Archivum Honkai: Star Rail

(I)

Origens

Como todos nós sabemos, o auge da Era da Teofania colapsou num instante: após se tornarem macróbios, a população das nove naves do Xianzhou se reproduziu exponencialmente, alcançando o limite populacional máximo.

Com vidas de mil anos, o venerável monopolizou o poder e a riqueza a bordo do Xianzhou sem qualquer justificativa. Enquanto isso, do outro lado, havia cerca de 300 bilhões de plebeus reduzidos a nacos de carne, que mal podiam compreender a própria existência. Os traços celestes oferecidos pela Árvore Ambrosiana nunca conseguiram satisfazer a ganância humana, e Xianzhou tornou-se uma frota inchada, afundando — nem todos os domínios do mundo puderam acompanhar o ritmo do crescimento da população, e o plano de colonizar novos planetas fronteiriços com a plebe para aliviar a pressão populacional foi o mesmo que tentar tapar o sol com a peneira. De acordo com os cálculos, aqueles mundos sofreriam o mesmo destino que Xianzhou em até três gerações.

E por fim, eclodiu o que as gerações posteriores chamaram de Guerra Civil. Famílias e grupelhos se espezinharam e brigaram entre si nas nove naves do Xianzhou, e o Yuanqiao acabou tragicamente destruído ao mergulhar em uma estrela gigante vermelha. Foi justamente neste momento delicado que o primeiro caso de um marafílico foi registrado na história.

Com base em registros do capítulo "Os Três Sofrimentos" do História do Xianzhou, o mestre do Yaoqing do Xianzhou (Nota: esse ranque de nobreza, quando tais coisas existiam, se perdeu nos anais do tempo) Changhuan adorava beber vinho, jantar e se divertir. Nem mesmo um ataque ao domínio poderia impedi-lo de organizar a festa de seu milésimo aniversário, para a qual convidou muita gente. Os nobres pareciam desesperançosos no banquete, pois mal tocaram os pratos. Apenas o anfitrião, com olhos estupefatos, engolia tudo diante de si, comendo e bebendo o peso de vários humanos — como se, ainda sem satisfazer seu apetite, enviasse aquilo tudo a um poço sem fundo.

Quando os guardas foram derrotados e os portões do palácio vieram abaixo, aqueles que invadiram não encontraram ninguém lá. Os cantos do salão estavam cheios de pedaços de carne: inúmeros olhos, ouvidos, línguas, dentes, membros, cabelos, gordura... e inchadas ou descoladas, dificultando a compreensão de que toda essa matéria carnuda já havia pertencido a um corpo humano.

Esse registro da "Carne Gordurosa" foi considerado uma lenda absurdista por algum tempo. Mas as pessoas logo perceberam que aquele tinha sido um incidente isolado.

Enfrentando indignação pública e tumultos, o autoproclamado venerável "Imortal" ora os ignorava como a corpos num necrotério, ou os confrontava com acusações de bruxaria, como se estivessem possuídos. A história está repleta de atrocidades: o "Senhor Raivoso Vermelho" do Zhuming, o "Palácio de Ossos" do Xuling, o "Túmulo do Banho de Sangue" do Yuque... Por trás de cada tragédia, o mesmo elemento-chave: ao final de uma vida longa, as pessoas perdem a empatia pela humanidade e sucumbem à loucura.

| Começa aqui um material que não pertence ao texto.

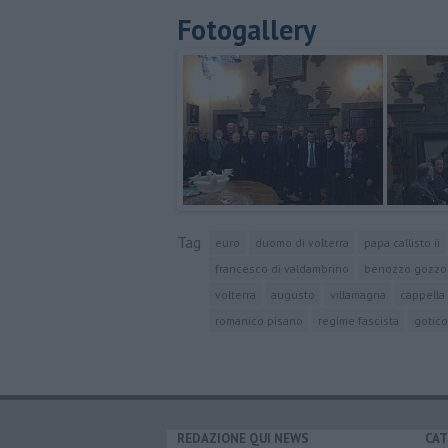
Fotogallery
Tag
euro
duomo di volterra
papa callisto ii
francesco di valdambrino
benozzo gozzol
volterra
augusto
villamagna
cappella
romanico pisano
regime fascista
gotico
REDAZIONE QUI NEWS
CAT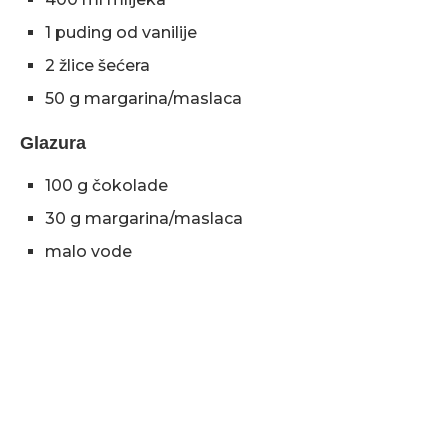
1 puding od vanilije
2 žlice šećera
50 g margarina/maslaca
Glazura
100 g čokolade
30 g margarina/maslaca
malo vode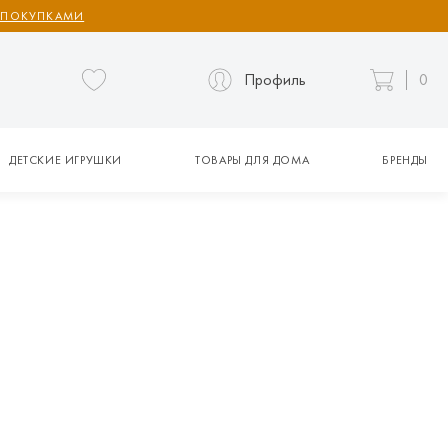
 ПОКУПКАМИ
Профиль
0
ДЕТСКИЕ ИГРУШКИ
ТОВАРЫ ДЛЯ ДОМА
БРЕНДЫ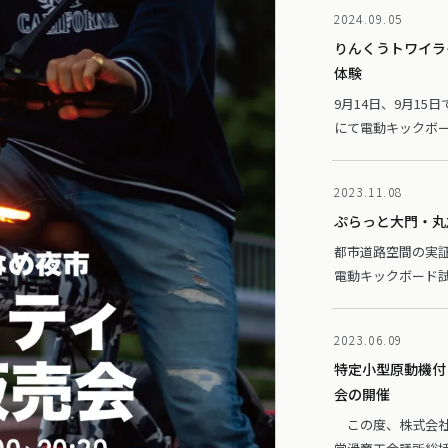
2024.09.05
りんくうトワイラ
体験
9月14日、9月1
にて電動キックボー
2023.11.08
ぷらっと大門・丸
都市道路空間の実
電動キックボード試
2023.06.09
特定小型原動機付
会の開催
この度、株式会社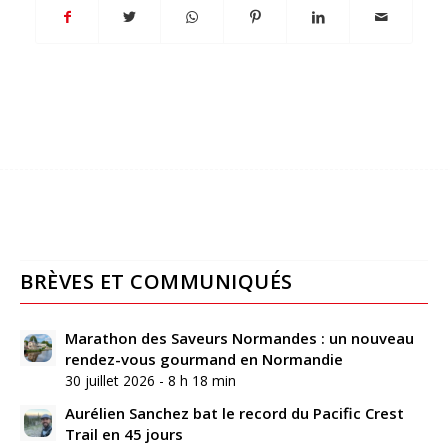
BRÈVES ET COMMUNIQUÉS
Marathon des Saveurs Normandes : un nouveau
rendez-vous gourmand en Normandie
30 juillet 2026 - 8 h 18 min
Aurélien Sanchez bat le record du Pacific Crest
Trail en 45 jours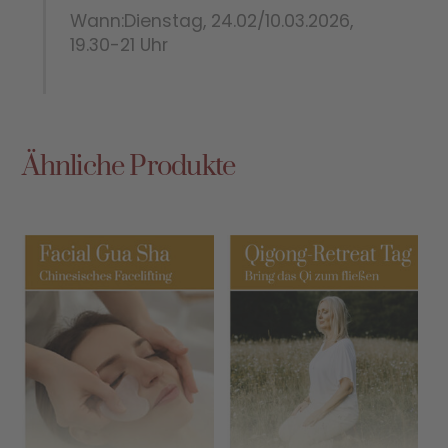
Wann:Dienstag, 24.02/10.03.2026,
19.30-21 Uhr
Ähnliche Produkte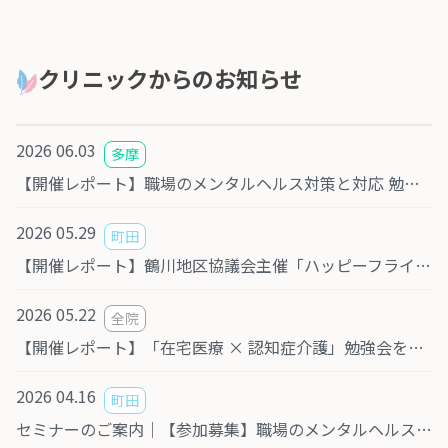
クリニックからのお知らせ
2026 06.03
多摩
【開催レポート】職場のメンタルヘルス対策と対応 勉強会を実施しました
2026 05.29
町田
【開催レポート】鶴川地区協議会主催「ハッピーフライデー」にて認知症に関する講演を行いました
2026 05.22
全院
【開催レポート】「在宅医療 × 認知症介護」勉強会を開催しました
2026 04.16
町田
セミナーのご案内｜【参加募集】職場のメンタルヘルス対策と対応｜管理職・人事・医療教育関係者の皆さまへ（6月16日開催／会場・オンライン）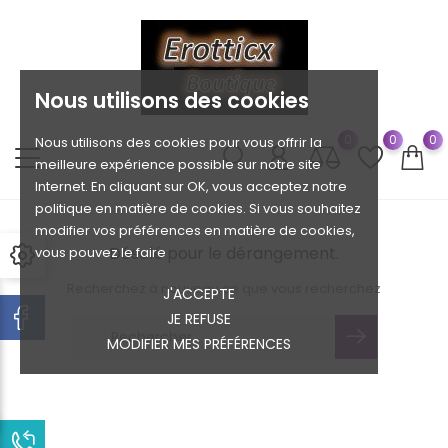
Nous utilisons des cookies
0
0
0
Nous utilisons des cookies pour vous offrir la
meilleure expérience possible sur notre site
Internet. En cliquant sur OK, vous acceptez notre
politique en matière de cookies. Si vous souhaitez
modifier vos préférences en matière de cookies,
Désolé pour le dérangement.
vous pouvez le faire
Recherchez à nouveau ce que vous recherchez
J'ACCEPTE
JE REFUSE
MODIFIER MES PRÉFÉRENCES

Nós pensamos que a tirania coubesse aos poderosos. Mas nos séculos seguintes, a luta da plebe pela sobrevivência também seguiu este mesmo caminho batido. Esse período foi conhecido como "Era dos Nulos". Foi quando a gloriosa civilização do Xianzhou e sua Árvore Ambrosiana viveram seus dias mais sombrios.

Essa loucura — mais tarde nomeada de Mara — passou a atormentar as mentes de cada Xianzhouita macróbio como um pesadelo vivo do qual é impossível se livrar.